Skepsis wegen des neuen “Wirkverstärkers“. Experten sagen: Die normale Grippe ist derzeit die viel gefährlichere Krankheit.

In etwa drei Wochen soll die größte Impfaktion, die Deutschland je erlebt hat, starten: der Schutz gegen die Schweinegrippe. Aber niemand weiß, wie viele Menschen sich wirklich impfen lassen - und wie riskant die Impfung ist.

Wer in diesen Tagen seinen Hausarzt fragt, ob er sich impfen lassen soll, erhält als Antwort oft ein Achselzucken. Denn inzwischen mehren sich auch unter den Medizinern die kritischen Stimmen. Zwar wird nicht offen zu einem Impf-Boykott aufgerufen. Doch hinter vorgehaltener Hand verweisen vor allem viele Praxisärzte auf jene Fragen, die auch die Experten letztlich nicht zufriedenstellend beantworten können: Ist der Impfstoff ausreichend auf mögliche Nebenwirkungen getestet? Ist die Impfung überhaupt erforderlich, wenn die Krankheitsverläufe weiterhin so harmlos bleiben wir bisher?

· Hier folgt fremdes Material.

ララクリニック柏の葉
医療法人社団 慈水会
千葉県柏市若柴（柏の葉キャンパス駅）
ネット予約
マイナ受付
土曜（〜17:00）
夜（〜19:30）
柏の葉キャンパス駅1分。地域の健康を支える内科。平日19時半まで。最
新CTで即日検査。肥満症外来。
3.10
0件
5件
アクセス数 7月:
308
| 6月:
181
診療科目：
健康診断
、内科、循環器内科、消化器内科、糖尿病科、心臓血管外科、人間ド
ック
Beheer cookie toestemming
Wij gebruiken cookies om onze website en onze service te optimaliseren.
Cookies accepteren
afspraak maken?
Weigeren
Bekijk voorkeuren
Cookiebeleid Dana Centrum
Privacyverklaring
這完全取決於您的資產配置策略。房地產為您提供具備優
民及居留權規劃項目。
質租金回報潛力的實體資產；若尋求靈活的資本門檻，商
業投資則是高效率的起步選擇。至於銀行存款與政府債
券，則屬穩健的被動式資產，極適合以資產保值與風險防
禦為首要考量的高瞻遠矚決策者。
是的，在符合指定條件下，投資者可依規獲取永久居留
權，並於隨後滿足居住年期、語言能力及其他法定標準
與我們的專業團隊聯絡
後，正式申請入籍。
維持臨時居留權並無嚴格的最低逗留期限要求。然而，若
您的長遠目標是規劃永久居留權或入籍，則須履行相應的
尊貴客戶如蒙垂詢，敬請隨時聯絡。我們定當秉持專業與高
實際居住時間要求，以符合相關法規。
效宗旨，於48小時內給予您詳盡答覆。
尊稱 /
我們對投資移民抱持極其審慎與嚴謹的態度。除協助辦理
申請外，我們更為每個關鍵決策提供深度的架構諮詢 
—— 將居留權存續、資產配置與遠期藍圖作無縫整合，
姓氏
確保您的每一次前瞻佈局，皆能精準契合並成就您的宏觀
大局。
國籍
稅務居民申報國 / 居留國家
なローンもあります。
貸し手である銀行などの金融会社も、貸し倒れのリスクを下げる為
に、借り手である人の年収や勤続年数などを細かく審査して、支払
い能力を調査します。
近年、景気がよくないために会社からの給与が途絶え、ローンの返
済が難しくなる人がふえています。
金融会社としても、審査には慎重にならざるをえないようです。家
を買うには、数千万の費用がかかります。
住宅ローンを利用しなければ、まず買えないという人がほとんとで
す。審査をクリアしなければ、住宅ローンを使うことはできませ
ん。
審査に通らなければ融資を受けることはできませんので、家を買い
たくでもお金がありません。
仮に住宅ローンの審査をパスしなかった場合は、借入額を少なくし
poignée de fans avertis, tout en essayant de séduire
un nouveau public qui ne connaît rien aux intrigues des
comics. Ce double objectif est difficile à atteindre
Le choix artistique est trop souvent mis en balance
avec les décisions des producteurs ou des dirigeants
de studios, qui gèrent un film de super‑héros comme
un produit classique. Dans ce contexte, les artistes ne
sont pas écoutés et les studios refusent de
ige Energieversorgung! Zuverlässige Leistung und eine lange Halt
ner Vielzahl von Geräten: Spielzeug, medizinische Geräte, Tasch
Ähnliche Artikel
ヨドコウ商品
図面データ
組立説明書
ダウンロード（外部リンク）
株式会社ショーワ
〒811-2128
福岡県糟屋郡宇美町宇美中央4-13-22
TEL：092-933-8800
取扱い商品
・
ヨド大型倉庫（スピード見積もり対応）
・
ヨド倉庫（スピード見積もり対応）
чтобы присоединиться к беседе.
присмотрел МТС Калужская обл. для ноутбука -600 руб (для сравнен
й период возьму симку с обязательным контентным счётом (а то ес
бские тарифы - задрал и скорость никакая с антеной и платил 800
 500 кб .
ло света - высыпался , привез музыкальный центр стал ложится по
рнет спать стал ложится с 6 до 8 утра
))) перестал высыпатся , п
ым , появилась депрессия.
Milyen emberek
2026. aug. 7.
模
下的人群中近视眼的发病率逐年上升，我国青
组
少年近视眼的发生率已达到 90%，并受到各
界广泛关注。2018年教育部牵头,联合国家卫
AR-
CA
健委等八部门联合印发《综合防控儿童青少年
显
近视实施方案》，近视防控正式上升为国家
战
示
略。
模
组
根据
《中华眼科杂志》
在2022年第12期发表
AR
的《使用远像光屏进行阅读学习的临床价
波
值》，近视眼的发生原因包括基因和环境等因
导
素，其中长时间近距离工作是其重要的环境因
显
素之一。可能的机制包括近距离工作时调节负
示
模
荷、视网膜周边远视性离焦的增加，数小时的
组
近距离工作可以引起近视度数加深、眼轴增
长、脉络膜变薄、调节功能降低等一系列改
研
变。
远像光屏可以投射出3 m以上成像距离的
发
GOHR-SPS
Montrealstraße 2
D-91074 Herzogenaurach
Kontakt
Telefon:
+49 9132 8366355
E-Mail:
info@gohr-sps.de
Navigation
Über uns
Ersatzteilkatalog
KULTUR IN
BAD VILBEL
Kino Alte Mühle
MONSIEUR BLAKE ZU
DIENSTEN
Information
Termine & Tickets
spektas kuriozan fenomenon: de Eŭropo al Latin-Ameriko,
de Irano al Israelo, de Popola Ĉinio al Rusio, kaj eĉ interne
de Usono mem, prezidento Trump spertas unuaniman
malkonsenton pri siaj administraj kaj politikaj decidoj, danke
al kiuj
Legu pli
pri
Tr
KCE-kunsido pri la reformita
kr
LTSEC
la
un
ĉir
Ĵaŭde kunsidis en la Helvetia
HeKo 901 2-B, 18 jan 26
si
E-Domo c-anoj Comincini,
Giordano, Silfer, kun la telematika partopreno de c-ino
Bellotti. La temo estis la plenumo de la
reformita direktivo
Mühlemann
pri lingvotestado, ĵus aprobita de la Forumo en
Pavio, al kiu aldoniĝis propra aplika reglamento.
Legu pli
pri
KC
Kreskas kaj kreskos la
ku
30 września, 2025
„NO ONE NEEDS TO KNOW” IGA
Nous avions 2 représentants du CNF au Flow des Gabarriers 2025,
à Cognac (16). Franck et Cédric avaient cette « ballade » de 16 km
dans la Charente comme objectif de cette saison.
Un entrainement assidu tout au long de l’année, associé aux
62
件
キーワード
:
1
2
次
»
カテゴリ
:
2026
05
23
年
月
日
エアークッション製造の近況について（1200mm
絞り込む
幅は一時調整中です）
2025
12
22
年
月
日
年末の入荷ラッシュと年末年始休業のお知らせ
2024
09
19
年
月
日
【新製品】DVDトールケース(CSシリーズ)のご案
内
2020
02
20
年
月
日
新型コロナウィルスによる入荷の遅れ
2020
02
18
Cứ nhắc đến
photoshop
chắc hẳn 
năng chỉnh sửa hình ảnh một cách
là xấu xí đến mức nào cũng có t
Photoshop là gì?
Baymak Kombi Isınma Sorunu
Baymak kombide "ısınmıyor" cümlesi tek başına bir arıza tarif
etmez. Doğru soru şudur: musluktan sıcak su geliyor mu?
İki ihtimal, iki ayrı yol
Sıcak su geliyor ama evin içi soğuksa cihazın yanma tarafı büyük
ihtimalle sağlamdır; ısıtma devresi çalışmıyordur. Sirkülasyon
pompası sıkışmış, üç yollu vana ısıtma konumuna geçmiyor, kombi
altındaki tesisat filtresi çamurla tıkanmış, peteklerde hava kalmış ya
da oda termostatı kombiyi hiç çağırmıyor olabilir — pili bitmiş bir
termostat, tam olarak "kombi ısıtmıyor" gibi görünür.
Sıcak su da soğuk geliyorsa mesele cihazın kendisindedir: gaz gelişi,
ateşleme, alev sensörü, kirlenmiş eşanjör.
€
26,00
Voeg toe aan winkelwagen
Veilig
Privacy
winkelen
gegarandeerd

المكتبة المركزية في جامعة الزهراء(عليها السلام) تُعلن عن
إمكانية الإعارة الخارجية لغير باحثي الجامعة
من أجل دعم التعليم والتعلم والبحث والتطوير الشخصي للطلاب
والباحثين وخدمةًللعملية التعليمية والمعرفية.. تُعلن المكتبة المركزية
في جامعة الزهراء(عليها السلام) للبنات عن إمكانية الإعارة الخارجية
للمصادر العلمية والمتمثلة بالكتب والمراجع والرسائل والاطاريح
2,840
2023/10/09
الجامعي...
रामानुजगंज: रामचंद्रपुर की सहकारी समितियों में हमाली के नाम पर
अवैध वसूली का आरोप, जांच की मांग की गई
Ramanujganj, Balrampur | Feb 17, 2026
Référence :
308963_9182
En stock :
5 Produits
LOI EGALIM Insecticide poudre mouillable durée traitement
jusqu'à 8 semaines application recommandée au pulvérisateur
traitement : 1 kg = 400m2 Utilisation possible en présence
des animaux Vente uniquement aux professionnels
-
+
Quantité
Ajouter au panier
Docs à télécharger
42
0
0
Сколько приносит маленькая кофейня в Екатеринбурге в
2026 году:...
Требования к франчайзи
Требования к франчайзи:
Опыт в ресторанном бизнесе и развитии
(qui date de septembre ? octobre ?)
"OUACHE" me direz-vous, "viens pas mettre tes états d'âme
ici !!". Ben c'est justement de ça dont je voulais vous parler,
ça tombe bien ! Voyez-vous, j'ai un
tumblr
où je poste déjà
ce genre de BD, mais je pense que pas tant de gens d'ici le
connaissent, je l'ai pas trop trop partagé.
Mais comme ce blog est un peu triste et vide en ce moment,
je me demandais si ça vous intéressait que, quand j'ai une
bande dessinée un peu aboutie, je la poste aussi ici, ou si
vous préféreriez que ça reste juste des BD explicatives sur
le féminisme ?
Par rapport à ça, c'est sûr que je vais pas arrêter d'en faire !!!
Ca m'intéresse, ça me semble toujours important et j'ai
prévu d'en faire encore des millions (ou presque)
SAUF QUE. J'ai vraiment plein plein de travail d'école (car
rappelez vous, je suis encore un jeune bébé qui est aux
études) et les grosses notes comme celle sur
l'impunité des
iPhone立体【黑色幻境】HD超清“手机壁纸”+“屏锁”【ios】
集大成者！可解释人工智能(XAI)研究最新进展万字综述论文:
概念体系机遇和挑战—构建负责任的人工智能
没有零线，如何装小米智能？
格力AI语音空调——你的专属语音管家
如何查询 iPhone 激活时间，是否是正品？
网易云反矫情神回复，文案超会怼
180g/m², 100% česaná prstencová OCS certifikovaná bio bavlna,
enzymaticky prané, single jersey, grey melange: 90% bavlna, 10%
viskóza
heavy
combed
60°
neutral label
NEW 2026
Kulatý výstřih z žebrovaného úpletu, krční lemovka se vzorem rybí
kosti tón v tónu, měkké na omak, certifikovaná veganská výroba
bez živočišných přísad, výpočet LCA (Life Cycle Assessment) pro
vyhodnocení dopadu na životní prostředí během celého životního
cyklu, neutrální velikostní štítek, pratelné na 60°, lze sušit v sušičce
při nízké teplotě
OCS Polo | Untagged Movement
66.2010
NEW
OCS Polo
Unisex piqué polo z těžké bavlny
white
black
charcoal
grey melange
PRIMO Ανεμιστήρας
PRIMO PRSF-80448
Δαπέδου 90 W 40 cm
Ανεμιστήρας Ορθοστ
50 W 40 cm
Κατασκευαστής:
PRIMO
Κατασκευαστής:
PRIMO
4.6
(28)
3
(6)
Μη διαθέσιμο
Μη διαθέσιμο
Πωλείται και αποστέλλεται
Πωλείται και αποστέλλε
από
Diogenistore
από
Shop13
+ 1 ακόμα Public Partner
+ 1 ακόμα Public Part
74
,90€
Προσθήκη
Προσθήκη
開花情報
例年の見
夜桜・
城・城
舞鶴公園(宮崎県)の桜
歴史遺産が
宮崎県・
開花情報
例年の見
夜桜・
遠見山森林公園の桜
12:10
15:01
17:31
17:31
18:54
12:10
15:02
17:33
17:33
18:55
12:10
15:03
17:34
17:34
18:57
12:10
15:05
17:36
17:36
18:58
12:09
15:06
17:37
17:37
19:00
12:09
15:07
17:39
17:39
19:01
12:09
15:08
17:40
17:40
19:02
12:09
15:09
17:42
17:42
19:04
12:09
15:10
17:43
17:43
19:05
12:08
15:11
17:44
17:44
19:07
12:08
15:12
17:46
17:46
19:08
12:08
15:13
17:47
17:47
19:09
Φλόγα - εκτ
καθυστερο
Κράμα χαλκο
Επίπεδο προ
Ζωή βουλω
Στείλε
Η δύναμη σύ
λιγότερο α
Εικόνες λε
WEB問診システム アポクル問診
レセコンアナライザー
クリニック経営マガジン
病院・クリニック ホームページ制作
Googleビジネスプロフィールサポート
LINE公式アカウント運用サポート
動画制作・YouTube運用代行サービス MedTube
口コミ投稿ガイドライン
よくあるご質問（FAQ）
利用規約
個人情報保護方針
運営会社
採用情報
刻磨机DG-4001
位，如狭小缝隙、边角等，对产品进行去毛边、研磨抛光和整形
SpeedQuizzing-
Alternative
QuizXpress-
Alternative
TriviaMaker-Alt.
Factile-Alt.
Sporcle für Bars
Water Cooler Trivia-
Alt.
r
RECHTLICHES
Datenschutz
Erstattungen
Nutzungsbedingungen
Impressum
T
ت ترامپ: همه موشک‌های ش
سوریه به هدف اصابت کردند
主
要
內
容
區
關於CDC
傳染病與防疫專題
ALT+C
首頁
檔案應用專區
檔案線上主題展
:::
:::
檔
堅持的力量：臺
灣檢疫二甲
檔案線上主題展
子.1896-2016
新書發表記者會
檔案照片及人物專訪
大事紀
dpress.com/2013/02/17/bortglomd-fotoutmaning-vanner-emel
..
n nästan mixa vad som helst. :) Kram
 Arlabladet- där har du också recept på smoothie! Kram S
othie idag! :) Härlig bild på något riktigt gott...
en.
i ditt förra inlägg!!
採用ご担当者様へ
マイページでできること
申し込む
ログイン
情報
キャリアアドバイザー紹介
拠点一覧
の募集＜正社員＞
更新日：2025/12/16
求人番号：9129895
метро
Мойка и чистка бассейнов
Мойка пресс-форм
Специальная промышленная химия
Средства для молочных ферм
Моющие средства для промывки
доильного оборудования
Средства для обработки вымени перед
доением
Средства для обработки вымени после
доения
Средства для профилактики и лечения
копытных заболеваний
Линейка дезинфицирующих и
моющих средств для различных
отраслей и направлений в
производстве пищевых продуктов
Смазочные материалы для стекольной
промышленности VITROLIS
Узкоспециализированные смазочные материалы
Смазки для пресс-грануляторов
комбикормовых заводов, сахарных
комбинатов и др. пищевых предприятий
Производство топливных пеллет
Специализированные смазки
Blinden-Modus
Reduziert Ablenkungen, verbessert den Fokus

So wird hierzulande ein Impfstoff genutzt, der einen sogenannten Wirkverstärker ("ASO3") enthält, der bisher in keinem handelsüblichen Impfmittel verwendet worden ist. Löst dieser Zusatzstoff möglicherweise unkalkulierbare Nebenwirkungen aus? Warum wurde überhaupt ein Wirkverstärker eingesetzt?

Offensichtlich wurde der Zusatzstoff auch benötigt, um die politisch vorangetriebene Herstellung der großen Mengen Impfstoff weiter zu beschleunigen. Ebenso könnten auch wirtschaftliche Interessen damit verknüpft seien, vermutet der ärztliche Informationsdienst "Arznei-Telegramm". Von sieben Euro Kosten pro Dosis (plus Mehrwertsteuer) entfielen sechs Euro auf diesen Wirkverstärker, der es ermöglicht, die Antigen-Bestandteile im Impfstoff gering zu halten. "Überteuert und riskant", nennt der als kritisch bekannte Medizindienst deshalb den Impfstoff gegen die Schweinegrippe.



So weit gehen die meisten Mediziner nicht. Auch die Weltgesundheitsorganisation (WHO) hat Bedenken über die Sicherheit des Impfstoffs zerstreut. Nur bei vier von 39 000 Geimpften in China seien Nebenwirkungen wie Kopfschmerzen und Muskelkrämpfe aufgetreten. Komplikationen könne es immer geben, dennoch bleibe die Maßnahme "die wichtigste Waffe im Kampf gegen die Schweinegrippe".


In den USA ist die Waffe schon im Einsatz. Dort wird seit dieser Woche ein in der Zusammensetzung anderer Wirkstoff eingesetzt. Er wird nicht in den Muskel gespritzt (wie in Deutschland und Europa), sondern über ein Spray in die Nase gesprüht. "Im Prinzip ist es egal, wie der Wirkstoff in den Körper gelangt", sagt der Hamburger Grippe-Experte und Lungenfacharzt Dr. Martin Ehlers. Eine Impfung mit Nasenspray statt durch eine Spritze gilt als Impfmethode der Zukunft. Mit ihr könnte vor allem Kindern und ängstlichen Erwachsenen die Scheu vor einer Spritze genommen werden.

Die "normale" Grippe ist viel gefährlicher

Die mit der Schweinegrippe-Impfung verbundene Unsicherheit ist allerdings schnell verflogen, wenn das Thema zur "normalen", der saisonalen Grippe wechselt. "Sie ist mit mehreren Tausend Toten allein in Deutschland in jedem Winter wesentlich gefährlicher als derzeit die Schweinegrippe", sagt der Lungenfacharzt Ehlers. Vor allem chronisch Kranke und Ältere sollten sich jetzt wieder impfen lassen. Der Schutz halte sechs Monate, "und in Hamburg geht die saisonale Grippe meist erst im Januar richtig los". Sein Fazit: "Die normale Grippe ist im Moment die gefährlichere Krankheit."

Die normale Grippeimpfung könnte sogar einen gewissen Schutz auch vor der Schweinegrippe bieten. Darauf deutet eine Studie hin, die gestern von der Fachzeitschrift "British Medical Journal" veröffentlicht wurde. Die Autoren unter Leitung des mexikanischen Epidemieforschers José Luis Valdespino hatten festgestellt, dass von den gegen normale Grippe Geimpften weniger an Schweinegrippe erkrankten und, wenn es sie trotzdem traf, die Schweinegrippe bei ihnen seltener tödlich war.